Material for this task:
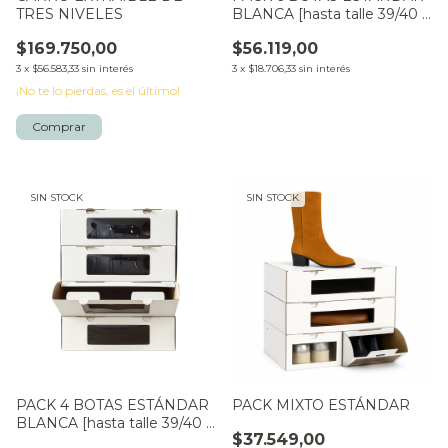
TRES NIVELES
BLANCA [hasta talle 39/40 y
caña 40cm]
$169.750,00
$56.119,00
3
x
$56.583,33
sin interés
3
x
$18.706,33
sin interés
¡No te lo pierdas, es el último!
Comprar
SIN STOCK
SIN STOCK
PACK 4 BOTAS ESTÁNDAR
PACK MIXTO ESTÁNDAR
BLANCA [hasta talle 39/40 y
$37.549,00
caña 40cm]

Task instructions: Pictures stay out; the entries above are to be output exactly as given.

Answer box:
TRES NIVELES
BLANCA [hasta talle 39/40 y
caña 40cm]
$169.750,00
$56.119,00
3
x
$56.583,33
sin interés
3
x
$18.706,33
sin interés
¡No te lo pierdas, es el último!
Comprar
SIN STOCK
SIN STOCK
PACK 4 BOTAS ESTÁNDAR
PACK MIXTO ESTÁNDAR
BLANCA [hasta talle 39/40 y
$37.549,00
caña 40cm]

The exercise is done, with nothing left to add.